Fast String search algorithm

Discussion in 'Java' started by Roedy Green, Dec 16, 2011.

  1. Roedy Green

    Roedy Green Guest

    Let's say I had a million records each with a text field. I wanted to
    find all records that contained a given substring. Are there fast
    algorithms to do that or do you have to scan the whole thing linearly?

    I imagine you could build an index of words. Then maybe you could
    figure out which words contain the string, and narrow your search to
    records with those words.

    Similarly, I was wondering how you might build an index to all the
    files on a computer so that you could find one just by giving a wild
    card or partial filename.
    --
    Roedy Green Canadian Mind Products
    http://mindprod.com
    For me, the appeal of computer programming is that
    even though I am quite a klutz,
    I can still produce something, in a sense
    perfect, because the computer gives me as many
    chances as I please to get it right.
    Roedy Green, Dec 16, 2011
    #1
    1. Advertising

  2. Roedy Green

    Tom Anderson Guest

    On Fri, 16 Dec 2011, Roedy Green wrote:

    > Let's say I had a million records each with a text field. I wanted to
    > find all records that contained a given substring. Are there fast
    > algorithms to do that or do you have to scan the whole thing linearly?
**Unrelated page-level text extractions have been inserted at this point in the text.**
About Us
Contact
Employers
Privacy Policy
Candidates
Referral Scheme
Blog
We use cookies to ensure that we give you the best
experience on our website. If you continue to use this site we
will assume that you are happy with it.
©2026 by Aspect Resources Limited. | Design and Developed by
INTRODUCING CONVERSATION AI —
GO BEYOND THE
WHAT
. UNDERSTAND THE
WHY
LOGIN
    http://en.wikipedia.org/wiki/Inverted_index

    > I imagine you could build an index of words. Then maybe you could
    > figure out which words contain the string, and narrow your search to
    > records with those words.


    Exactly that!

    > Similarly, I was wondering how you might build an index to all the files
    > on a computer so that you could find one just by giving a wild card or
    > partial filename.


    There is a standard utility on unix that does just that:

    http://en.wikipedia.org/wiki/Locate_(Unix)
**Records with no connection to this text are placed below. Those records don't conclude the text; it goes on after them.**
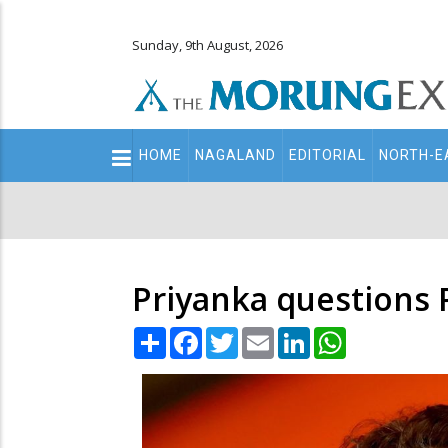
Sunday, 9th August, 2026
Main
HOME
NAGALAND
EDITORIAL
NORTH-E
navigation
Secondary
Menu
Priyanka questions 
Share
Facebook
Twitter
Email
LinkedIn
WhatsApp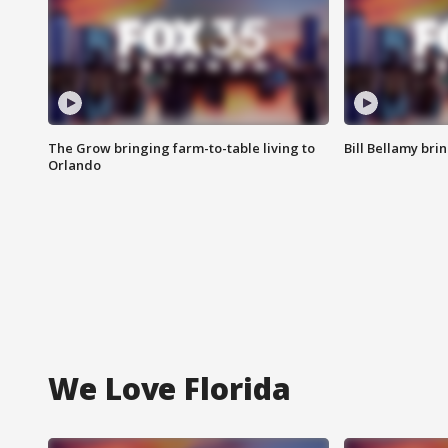
The Grow bringing farm-to-table living to
Bill Bellamy br
Orlando
We Love Florida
    The source is in C, but might be informative (this is for the 'mlocate'
    version):

    https://fedorahosted.org/mlocate/browser/src

    tom

    --
    Get a fucking hobby that isn't breathing, browsing 4chan, or fapping. --
    The Well Cultured Anonymous, on Manners
    Tom Anderson, Dec 16, 2011
    #2
    1. Advertising

  3. Roedy Green

    Tassilo Horn Guest

    Roedy Green <> writes:

    > Let's say I had a million records each with a text field. I wanted to
    > find all records that contained a given substring. Are there fast
    > algorithms to do that or do you have to scan the whole thing linearly?
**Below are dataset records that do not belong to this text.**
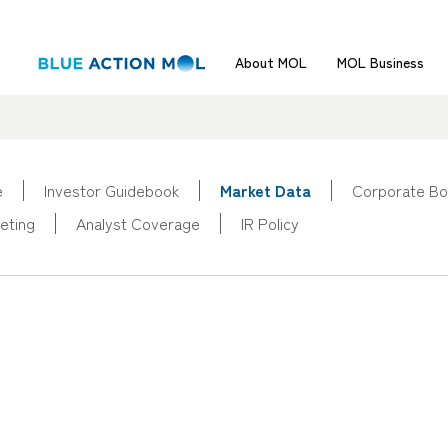
About MOL
MOL Business
e
Investor Guidebook
Market Data
Corporate Bo
eting
Analyst Coverage
IR Policy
    Sure. See http://en.wikipedia.org/wiki/Substring_index

    > Similarly, I was wondering how you might build an index to all the
    > files on a computer so that you could find one just by giving a wild
    > card or partial filename.


    On UNIXes, that's exactly what the locate tool does. Then you can
    search with globbing wildcards

    % # all files containing the substring foo
    % locate *foo*

    or even with regular expressions

    % # all files that end with "r.c" or "r.cpp"
    % locate -r '.*r\.\(c\|cpp\)$'

    Bye,
    Tassilo
    Tassilo Horn, Dec 16, 2011
    #3
  4. On Fri, 16 Dec 2011 10:08:02 -0800, Roedy Green
    <> wrote:

    >Let's say I had a million records each with a text field. I wanted to
    >find all records that contained a given substring. Are there fast
    >algorithms to do that or do you have to scan the whole thing linearly?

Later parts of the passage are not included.